**Task directions:** Each line from the one that contains "Quote (657, 190)" through the end of the entries should be repeated exactly, with nothing added.

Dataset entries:

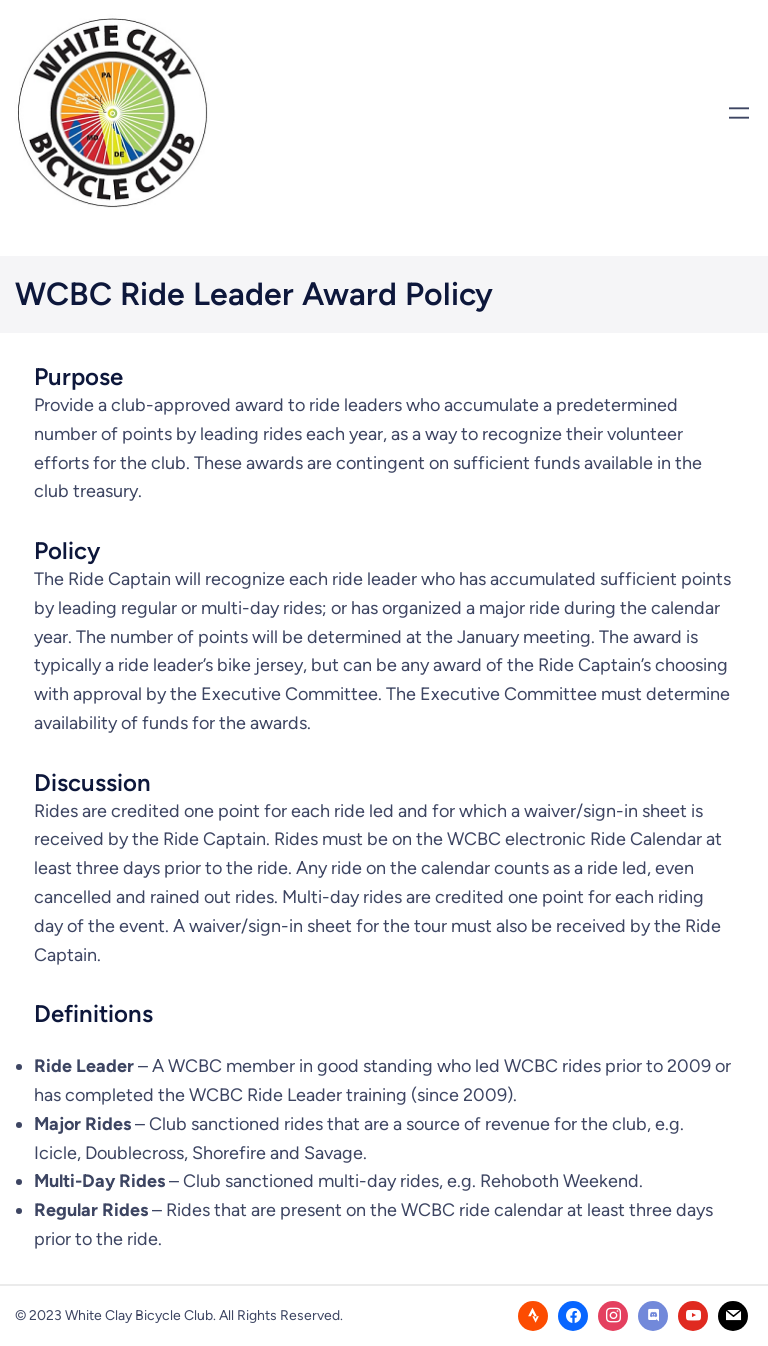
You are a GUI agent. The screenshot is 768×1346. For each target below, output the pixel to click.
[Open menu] (739, 113)
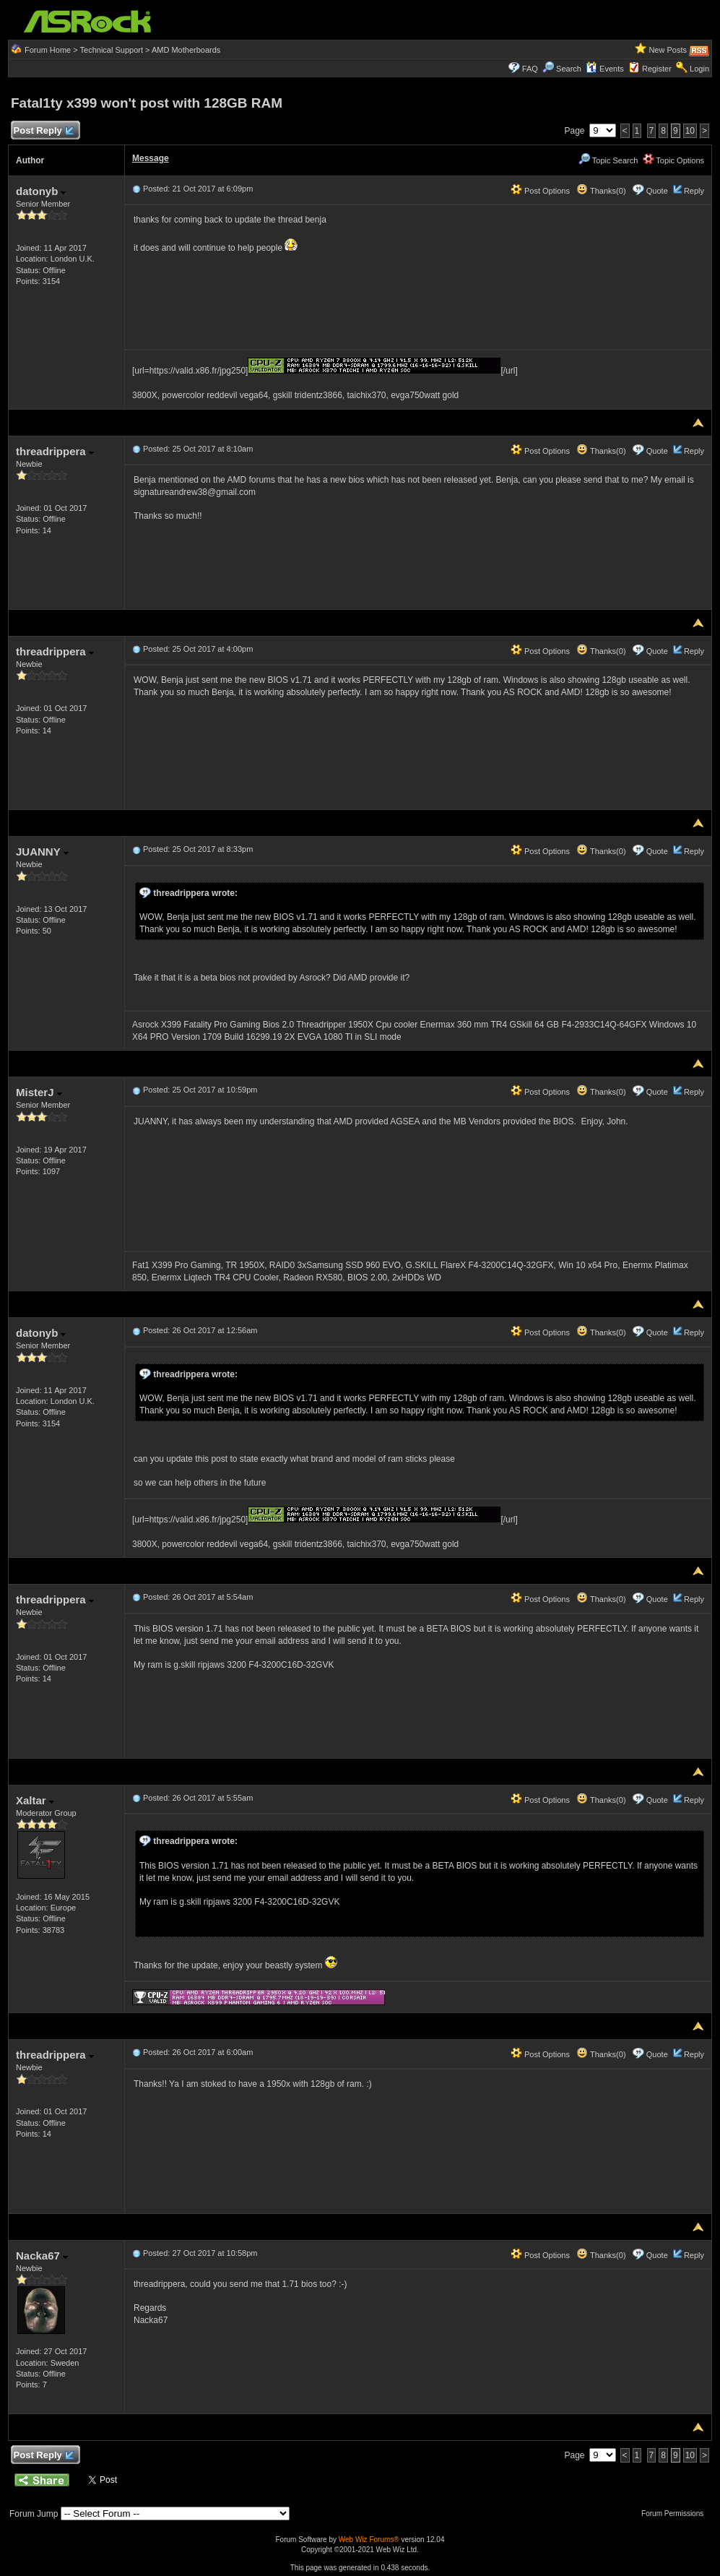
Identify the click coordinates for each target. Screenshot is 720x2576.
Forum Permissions (676, 2513)
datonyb (41, 191)
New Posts (668, 50)
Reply (694, 190)
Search (568, 68)
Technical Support (111, 50)
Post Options (540, 190)
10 (690, 131)
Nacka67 (42, 2255)
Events (605, 68)
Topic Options (674, 160)
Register (657, 68)
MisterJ (39, 1092)
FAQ (530, 68)
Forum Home (48, 50)
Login (699, 68)
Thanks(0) (600, 190)
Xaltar (35, 1800)
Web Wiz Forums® (369, 2539)
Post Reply (43, 131)
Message (150, 158)
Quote (657, 190)
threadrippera (55, 451)
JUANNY (42, 851)
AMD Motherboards (186, 50)
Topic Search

**Solved exercise:**
Quote (657, 190)
threadrippera (55, 451)
JUANNY (42, 851)
AMD Motherboards (186, 50)
Topic Search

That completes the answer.